Israel also wants Hamas to agree to a ratio of Palestinian prisoners to be released in exchange for each hostage, said the source, who declined to be identified further.

A draft proposal made in Paris in February and sent to Hamas this week indicated progress on a number of issues and proposed an overall ratio of 10 Palestinian prisoners held in Israel for each hostage.

"No delegation will be going to Cairo until Hamas provides answers," the source said.

Completion of a truce deal also required an agreement on the pullback of Israeli forces from northern Gaza and a return of residents displaced towards the south of the coastal enclave, the Egyptian sources said, although the source briefed on the talks said that for Israel the return of displaced Palestinians to northern Gaza was not the main holdup.

The draft proposal also included a commitment to boost humanitarian aid to the enclave, suffering crippling shortages of food and medicine and where more than a million people have been displaced from their homes.

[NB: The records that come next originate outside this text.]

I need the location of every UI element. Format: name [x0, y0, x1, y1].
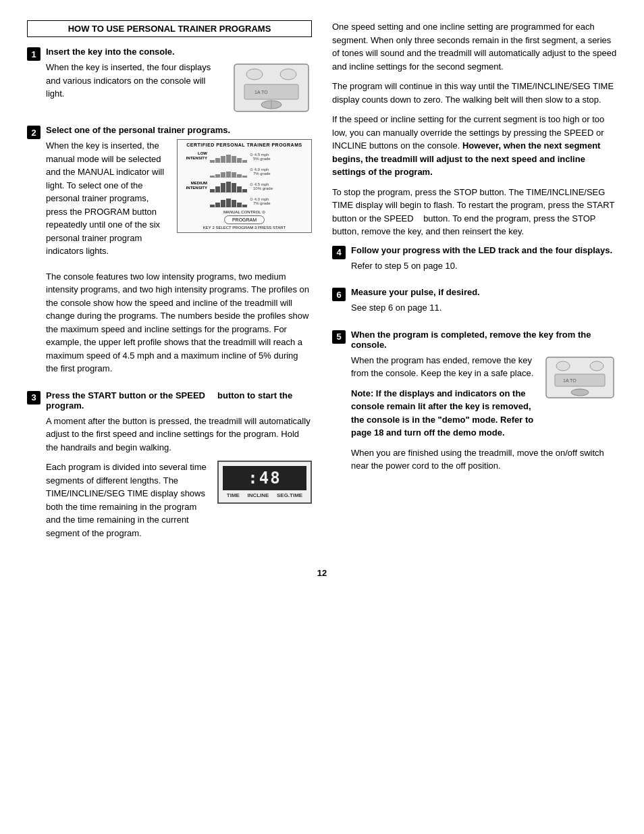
step-4-text: Refer to step 5 on page 10. — [351, 259, 617, 273]
step-1-content: Insert the key into the console. When th… — [46, 47, 312, 117]
svg-point-8 — [556, 361, 570, 371]
bar — [215, 158, 220, 163]
bar — [221, 172, 225, 178]
manual-control-label: MANUAL CONTROL ⊙ — [180, 209, 308, 214]
step-5-body: When the program has ended, remove the k… — [351, 354, 617, 446]
step-5: 5 When the program is completed, remove … — [332, 330, 617, 479]
medium-speed-label-1: ⊙ 4.5 mph 10% grade — [250, 182, 273, 190]
bar — [232, 183, 236, 192]
step-1: 1 Insert the key into the console. When … — [27, 47, 312, 117]
trainer-rows: LOWINTENSITY — [180, 149, 308, 207]
step-2-content: Select one of the personal trainer progr… — [46, 125, 312, 382]
svg-point-9 — [590, 361, 603, 371]
step-1-body: When the key is inserted, the four displ… — [46, 61, 312, 117]
step-3-text-2: Each program is divided into several tim… — [46, 461, 211, 540]
bar — [226, 182, 231, 192]
step-4-title: Follow your progress with the LED track … — [351, 245, 617, 255]
step-2-body: When the key is inserted, the manual mod… — [46, 139, 312, 265]
right-para-2: The program will continue in this way un… — [332, 80, 617, 106]
console-illustration-1: 1A TO — [231, 61, 312, 117]
bar — [242, 160, 247, 163]
bar — [226, 172, 231, 178]
key-remove-svg: 1A TO — [543, 354, 617, 401]
page-number: 12 — [27, 568, 617, 578]
medium-intensity-label: MEDIUMINTENSITY — [180, 181, 207, 190]
timer-label-incline: INCLINE — [247, 492, 269, 498]
right-para-1: One speed setting and one incline settin… — [332, 20, 617, 73]
step-6-title: Measure your pulse, if desired. — [351, 287, 617, 297]
bar — [237, 186, 242, 192]
svg-rect-3 — [244, 84, 298, 99]
bar — [215, 203, 220, 207]
bar — [226, 199, 231, 207]
step-1-title: Insert the key into the console. — [46, 47, 312, 57]
step-5-bold-text: Note: If the displays and indicators on … — [351, 388, 533, 438]
step-4-number: 4 — [332, 246, 346, 259]
step-6-number: 6 — [332, 288, 346, 301]
bar — [210, 189, 215, 192]
bar — [215, 174, 220, 178]
trainer-panel-title: CERTIFIED PERSONAL TRAINER PROGRAMS — [180, 142, 308, 147]
low-intensity-label: LOWINTENSITY — [180, 151, 207, 161]
bar — [237, 174, 242, 178]
bar — [210, 205, 215, 207]
key-remove-illustration: 1A TO — [543, 354, 617, 403]
program-button-icon: PROGRAM — [224, 215, 265, 224]
step-3-body: Each program is divided into several tim… — [46, 461, 312, 546]
step-5-text-2: When you are finished using the treadmil… — [351, 446, 617, 473]
left-column: HOW TO USE PERSONAL TRAINER PROGRAMS 1 I… — [27, 20, 312, 554]
medium-bars-bottom — [210, 194, 247, 207]
page-container: HOW TO USE PERSONAL TRAINER PROGRAMS 1 I… — [27, 20, 617, 554]
section-title: HOW TO USE PERSONAL TRAINER PROGRAMS — [68, 24, 271, 34]
step-2-text-details: The console features two low intensity p… — [46, 270, 312, 375]
step-2-number: 2 — [27, 126, 41, 139]
step-3-number: 3 — [27, 391, 41, 405]
medium-bars-top — [210, 179, 247, 192]
low-bars-2 — [210, 164, 247, 178]
medium-speed-label-2: ⊙ 4.0 mph 7% grade — [250, 197, 271, 205]
right-para-4: To stop the program, press the STOP butt… — [332, 186, 617, 238]
bar — [210, 176, 215, 178]
step-5-text-container: When the program has ended, remove the k… — [351, 354, 536, 446]
bar — [221, 156, 225, 163]
step-2-title: Select one of the personal trainer progr… — [46, 125, 312, 135]
low-bars-bottom — [210, 164, 247, 178]
low-speed-label-2: ⊙ 4.0 mph 7% grade — [250, 167, 271, 176]
step-5-text-bold: Note: If the displays and indicators on … — [351, 387, 536, 440]
timer-illustration: :48 TIME INCLINE SEG.TIME — [217, 461, 312, 504]
bar — [226, 155, 231, 163]
console-svg-1: 1A TO — [231, 61, 312, 115]
bar — [221, 200, 225, 207]
timer-label-segtime: SEG.TIME — [277, 492, 302, 498]
bar — [232, 200, 236, 207]
step-1-number: 1 — [27, 47, 41, 61]
step-6-text: See step 6 on page 11. — [351, 301, 617, 315]
step-5-content: When the program is completed, remove th… — [351, 330, 617, 479]
step-3-content: Press the START button or the SPEED butt… — [46, 390, 312, 547]
low-bars-container — [210, 149, 247, 163]
timer-labels: TIME INCLINE SEG.TIME — [223, 492, 306, 498]
right-column: One speed setting and one incline settin… — [332, 20, 617, 554]
bar — [221, 183, 225, 192]
svg-point-2 — [280, 69, 296, 80]
bar — [242, 189, 247, 192]
section-header: HOW TO USE PERSONAL TRAINER PROGRAMS — [27, 20, 312, 37]
medium-bars-container — [210, 179, 247, 192]
bar — [232, 156, 236, 163]
timer-label-time: TIME — [227, 492, 240, 498]
step-3-title: Press the START button or the SPEED butt… — [46, 390, 312, 411]
program-btn-container: PROGRAM — [180, 215, 308, 224]
step-2: 2 Select one of the personal trainer pro… — [27, 125, 312, 382]
bar — [210, 160, 215, 163]
bar — [237, 158, 242, 163]
trainer-row-low: LOWINTENSITY — [180, 149, 308, 163]
low-speed-label-1: ⊙ 4.5 mph 5% grade — [250, 152, 271, 161]
low-bars-top — [210, 149, 247, 163]
trainer-row-medium-2: ⊙ 4.0 mph 7% grade — [180, 194, 308, 207]
bar — [242, 205, 247, 207]
step-3-text-1: A moment after the button is pressed, th… — [46, 415, 312, 454]
right-para-3: If the speed or incline setting for the … — [332, 113, 617, 179]
bar — [232, 172, 236, 178]
step-4: 4 Follow your progress with the LED trac… — [332, 245, 617, 280]
key-label: KEY 2 SELECT PROGRAM 3 PRESS START — [180, 226, 308, 230]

It was unclear if an incident on Thursday in which scores of Palestinians were killed as people waited for aid near Gaza City in the north could affect the timing of any deal.

Speaking to reporters about a ceasefire as he left the White House on Friday, Biden said: "We're not there yet."

Nevertheless, the security sources said Egyptian and US negotiators were still confident a partial or complete agreement will be reached by the middle of next week.

Israel, Hamas, Egypt, Qatar, and the US State Department did not immediately respond to requests for comment.


After five months of war, Hamas is also under pressure to reach a deal, the U.S. official and one diplomat in the region said.

Israel's military campaign began in response to a Hamas attack on Oct. 7 that killed 1,200 people and involved the seizure of 253 hostages, according to Israeli tallies.

The war has caused an unprecedented humanitarian crisis, with donor nations turning to air drops of food after aid flows into Gaza dwindled in recent days, UN officials say.

This week, the number of Palestinians killed in Gaza since Oct 7 passed 30,000, health authorities in the enclave said.

Some Palestinians have been calling on social media for Hamas to agree to a pause that could allow bakeries to reopen and displaced people to return to their homes in northern Gaza for Ramadan, when Muslims fast until dusk.

Biden's comments about an imminent deal were received with some hope by the people in Gaza, adding to the pressure on Hamas to accept a deal that could lead to a permanent ceasefire, the diplomat in the region said.

"At the end of the day Hamas wants a truce, but wants a permanent ceasefire more, they are not an army in the full military sense and they don't have access to foreign arms supplies and sooner or later they will start running out of the gun power," the diplomat said.

The United States had been pushing for the six-week truce in the hope that it would be hard for Israel to restart military operations after that, a US official said.

Israel has said it is ready to accept a temporary halt to fighting during a hostage-and-prisoner swap, but Israeli Prime Minister Benjamin Netanyahu has said the military campaign should continue until it achieves "total victory" over Hamas, followed by open-ended Israeli security control over Gaza.

The Egyptian security sources said mediators had raised options for winning Israel over to a permanent ceasefire deal including approval of a security buffer zone between Israel and the Gaza Strip, and arrangements for Israel to jointly monitor Egypt's border with Gaza.

Egypt's Foreign Minister Sameh Shoukry said on Friday Egypt was hopeful that a cessation of hostilities could be agreed before Ramadan, which is expected to begin on March 10 or March 11.